Stockpiles of iron ore at 25 major Chinese ports declined in the first week of August as market demand began to pick up. Inventories of imported iron ore stood at 72.83Mt from July 30 to Aug. 5, down 2.25Mt, or 2.9%, week on week.
The price index for 63.5%-grade iron ore imports dropped 2 points from the previous week to 131. The index for 58%-grade iron ore also shed 2 points to 115. Iron ore prices are not expected to drop in the long term, because steelmakers still have a large demand for raw materials. A rebound in imported iron ore prices is likely to occur in September, the traditional peak season for consumption.

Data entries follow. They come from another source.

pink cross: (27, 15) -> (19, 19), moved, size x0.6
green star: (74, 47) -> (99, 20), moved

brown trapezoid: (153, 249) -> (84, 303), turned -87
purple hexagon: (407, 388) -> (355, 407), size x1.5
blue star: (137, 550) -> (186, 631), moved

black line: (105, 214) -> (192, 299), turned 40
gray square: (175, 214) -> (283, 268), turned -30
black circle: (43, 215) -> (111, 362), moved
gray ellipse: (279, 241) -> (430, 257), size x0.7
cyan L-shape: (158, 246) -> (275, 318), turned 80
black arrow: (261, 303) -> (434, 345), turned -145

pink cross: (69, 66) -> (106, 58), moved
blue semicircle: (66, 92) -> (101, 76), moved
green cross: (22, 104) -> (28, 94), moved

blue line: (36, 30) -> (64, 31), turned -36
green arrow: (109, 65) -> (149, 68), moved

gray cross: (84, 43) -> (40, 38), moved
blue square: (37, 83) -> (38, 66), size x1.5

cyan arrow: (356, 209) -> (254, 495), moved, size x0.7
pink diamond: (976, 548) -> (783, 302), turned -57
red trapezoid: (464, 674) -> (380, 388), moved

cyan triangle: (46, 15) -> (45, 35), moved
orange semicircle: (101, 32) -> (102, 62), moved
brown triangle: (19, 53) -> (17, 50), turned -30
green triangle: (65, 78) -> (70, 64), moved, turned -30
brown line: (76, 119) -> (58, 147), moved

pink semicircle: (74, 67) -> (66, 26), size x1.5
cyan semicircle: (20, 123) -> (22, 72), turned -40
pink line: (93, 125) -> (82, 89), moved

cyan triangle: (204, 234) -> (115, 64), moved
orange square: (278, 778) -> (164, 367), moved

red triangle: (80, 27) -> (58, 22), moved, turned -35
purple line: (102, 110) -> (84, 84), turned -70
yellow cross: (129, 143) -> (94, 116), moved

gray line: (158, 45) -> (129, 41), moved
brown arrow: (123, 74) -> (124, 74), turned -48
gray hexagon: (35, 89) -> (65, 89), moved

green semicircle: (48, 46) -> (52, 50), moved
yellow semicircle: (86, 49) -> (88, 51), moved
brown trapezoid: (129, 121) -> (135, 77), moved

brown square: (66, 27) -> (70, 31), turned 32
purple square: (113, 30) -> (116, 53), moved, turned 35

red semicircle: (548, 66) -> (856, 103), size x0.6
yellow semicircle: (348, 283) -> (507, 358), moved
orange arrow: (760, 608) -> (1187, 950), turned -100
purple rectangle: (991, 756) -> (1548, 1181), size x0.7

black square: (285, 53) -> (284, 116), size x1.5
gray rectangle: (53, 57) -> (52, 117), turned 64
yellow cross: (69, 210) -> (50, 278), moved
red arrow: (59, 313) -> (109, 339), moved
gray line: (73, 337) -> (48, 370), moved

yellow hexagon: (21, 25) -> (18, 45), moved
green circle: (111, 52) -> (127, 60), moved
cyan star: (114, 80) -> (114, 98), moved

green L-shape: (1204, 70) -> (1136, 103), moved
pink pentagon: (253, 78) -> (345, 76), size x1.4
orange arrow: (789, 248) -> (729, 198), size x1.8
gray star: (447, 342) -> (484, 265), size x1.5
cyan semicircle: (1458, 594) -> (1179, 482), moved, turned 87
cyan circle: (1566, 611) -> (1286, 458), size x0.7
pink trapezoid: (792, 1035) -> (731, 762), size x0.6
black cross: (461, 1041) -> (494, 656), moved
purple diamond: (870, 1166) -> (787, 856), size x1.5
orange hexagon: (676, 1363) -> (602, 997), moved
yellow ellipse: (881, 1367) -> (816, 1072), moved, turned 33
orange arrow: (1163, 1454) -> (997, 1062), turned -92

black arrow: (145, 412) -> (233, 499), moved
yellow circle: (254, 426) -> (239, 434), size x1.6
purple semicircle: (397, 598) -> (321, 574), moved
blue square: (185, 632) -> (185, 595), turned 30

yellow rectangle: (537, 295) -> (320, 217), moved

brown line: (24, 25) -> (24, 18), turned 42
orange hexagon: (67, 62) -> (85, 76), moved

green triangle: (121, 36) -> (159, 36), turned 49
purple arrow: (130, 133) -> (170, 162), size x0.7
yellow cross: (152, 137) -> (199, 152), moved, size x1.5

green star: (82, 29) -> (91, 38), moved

Iron ore futures fell persistently and underperformed the spot market in the week amid prudent and wait-and-see attitudes. Affected by choppy and downward futures prices, prices of some iron ore products on the spot market dipped but the decline was small due to support from traders.
Currently, iron ore prices are approaching the cost line, which is likely to dampen iron ore enterprises’ enthusiasm in production and supply. In the meantime, low inventory level of steel mills and a significant fall in port stocks are favourable for a rebound in ore prices.
In the second half of this year, Chinese steel mills have a small possibility to actively cut production and are likely to maintain their rigid demand for raw materials, which will help check a further fall in iron ore prices.